Current stat line: 54 punts, 43.9 avg, 6 touchbacks, 20 fair catches, 20 inside the 20
Johnston has established himself as one of the country's best punters. His Australian roots certainly play a part, as evidenced by his unique kicking style, and have paid serious dividends for the Buckeyes. Few at his position can place the ball as precisely as Johnston, and he was instrumental in Ohio State's title run, as he helped lead the charge that gave the team the best field position differential in the country.
The junior punter has been predictably excellent this season. Johnston's only notable struggle came against Michigan State last week, when one of his punts came off the foot wrong and traveled a net five yards. That gave the Spartans the ball on Ohio State's 23, and though they missed the ensuing field goal attempt, it was emblematic of the kind of sloppy play that doomed the Buckeyes' perfect season.
The game situation
To Johnston's credit, he also recorded punts of 53, 49, 48, and 41 yards against Michigan State. There's a good chance he'll need that kind of leg against the Wolverines. The Michigan defense is absolutely stifling, ranking No. 2 in the country by S&P+, and against a team that looks as forlorn on offense as the Buckeyes have, they could do some serious damage. Johnston is going to get his reps this weekend.
He'll be punting to Jabrill Peppers, a world-class athlete who was a 5-star recruit coming out of high school. Peppers is a serviceable defensive back with great speed, and though he hasn't taken a punt back to the house on his 17 returns this season, he's not an adversary to be taken lightly.
The good news for Ohio State is that Johnston's surgical boot has helped put the team at No. 2 in the country in defensive field position. The Wolverines are used to starting further up the field than just about everybody -- their average drive begins at the 35-yard line -- but the Buckeyes flip the field with the best of them, and on average, Ohio State's opponents begin drives on their own 25. Whichever team can tip the scales towards the number they're used to stands a good chance of winning this game.
What to watch for
Outside of Ohio State's punting opportunities, there will be plenty to keep an eye out for here.
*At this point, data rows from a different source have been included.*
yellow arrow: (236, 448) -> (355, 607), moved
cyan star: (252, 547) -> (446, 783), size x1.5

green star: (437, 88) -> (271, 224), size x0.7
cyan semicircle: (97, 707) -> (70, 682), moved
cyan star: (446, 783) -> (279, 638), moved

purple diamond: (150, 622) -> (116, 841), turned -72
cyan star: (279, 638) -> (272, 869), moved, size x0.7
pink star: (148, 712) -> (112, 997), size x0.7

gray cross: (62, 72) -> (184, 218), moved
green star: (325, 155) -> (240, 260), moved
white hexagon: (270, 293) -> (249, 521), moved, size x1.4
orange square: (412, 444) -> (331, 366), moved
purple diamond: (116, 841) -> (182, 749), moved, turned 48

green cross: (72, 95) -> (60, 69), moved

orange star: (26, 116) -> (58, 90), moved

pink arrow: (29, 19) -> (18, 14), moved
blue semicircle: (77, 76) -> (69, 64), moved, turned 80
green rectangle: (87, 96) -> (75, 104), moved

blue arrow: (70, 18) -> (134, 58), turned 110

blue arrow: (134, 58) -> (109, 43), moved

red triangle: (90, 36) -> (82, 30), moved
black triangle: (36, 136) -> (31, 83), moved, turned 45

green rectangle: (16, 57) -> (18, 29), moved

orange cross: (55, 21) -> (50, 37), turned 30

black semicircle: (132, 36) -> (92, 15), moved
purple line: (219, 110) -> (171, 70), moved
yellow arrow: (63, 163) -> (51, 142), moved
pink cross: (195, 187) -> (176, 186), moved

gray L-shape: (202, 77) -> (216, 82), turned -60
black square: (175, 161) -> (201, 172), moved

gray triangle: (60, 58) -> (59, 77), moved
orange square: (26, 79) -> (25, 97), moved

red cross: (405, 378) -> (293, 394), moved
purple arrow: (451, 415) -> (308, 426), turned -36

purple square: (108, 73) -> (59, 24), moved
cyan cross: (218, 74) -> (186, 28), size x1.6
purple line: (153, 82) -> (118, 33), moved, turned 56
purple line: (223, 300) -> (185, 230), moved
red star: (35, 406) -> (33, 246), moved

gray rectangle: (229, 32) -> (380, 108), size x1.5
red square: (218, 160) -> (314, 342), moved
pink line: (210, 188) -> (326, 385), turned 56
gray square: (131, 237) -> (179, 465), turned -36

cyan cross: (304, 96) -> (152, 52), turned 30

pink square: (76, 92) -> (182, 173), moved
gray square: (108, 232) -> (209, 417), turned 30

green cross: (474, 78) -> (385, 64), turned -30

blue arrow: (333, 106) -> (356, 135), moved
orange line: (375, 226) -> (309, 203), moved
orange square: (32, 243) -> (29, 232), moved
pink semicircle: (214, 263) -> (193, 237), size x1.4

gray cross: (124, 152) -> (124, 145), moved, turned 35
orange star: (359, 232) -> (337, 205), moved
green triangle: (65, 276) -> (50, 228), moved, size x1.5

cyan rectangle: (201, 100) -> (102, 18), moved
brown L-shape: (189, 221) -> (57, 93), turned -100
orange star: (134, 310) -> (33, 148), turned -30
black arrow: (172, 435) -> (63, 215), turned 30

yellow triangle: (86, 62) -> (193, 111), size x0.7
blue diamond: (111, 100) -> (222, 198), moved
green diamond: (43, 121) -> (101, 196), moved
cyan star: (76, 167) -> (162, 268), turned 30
Ezekiel Elliott has been the focal point of the offense all year, and his lack of touches against Michigan State has left many scratching their heads. Elliott's post-game comments notwithstanding, Urban Meyer will almost certainly use him early and often against the Wolverines. Michigan boasts the country's ninth-best run D, but Elliott seems to flourish against elite defenses, and if he'll need to get some momentum going against this one.
The Buckeyes also enter Ann Arbor with an elite defense of their own. That hardly bodes well for Michigan QB Jake Rudock, who has put up good numbers this year but throws interceptions at a much higher clip than, say, Connor Cook. Rudock has also been sacked 15 times this year. Think Joey Bosa might try to add a few to that total in his final game against the Wolverines?
The advanced stats favor Michigan against Ohio State, as the Wolverines have been S&P+ darlings all season despite their losses. This game feels impossible to call. How the Buckeyes open this game will tell us an awful lot about what this week has been like for the team -- whether or not the "Urban has lost the locker room" narrative is completely overblown, whether or not all of the off-field stuff has been as much of a distraction as it's made out to be, etc.
The Buckeyes could take the field on Saturday and completely roll over, putting a fitting end on this weird and ultimately kind of disappointing season. Or they could come out and completely smash the Wolverines, making it clear just how seriously they take all of this. Like most other things, the answer probably lies somewhere in the middle of these extremes. In the absence of a clear picture, we'll defer to the advanced metrics: Michigan 27, Ohio State 21.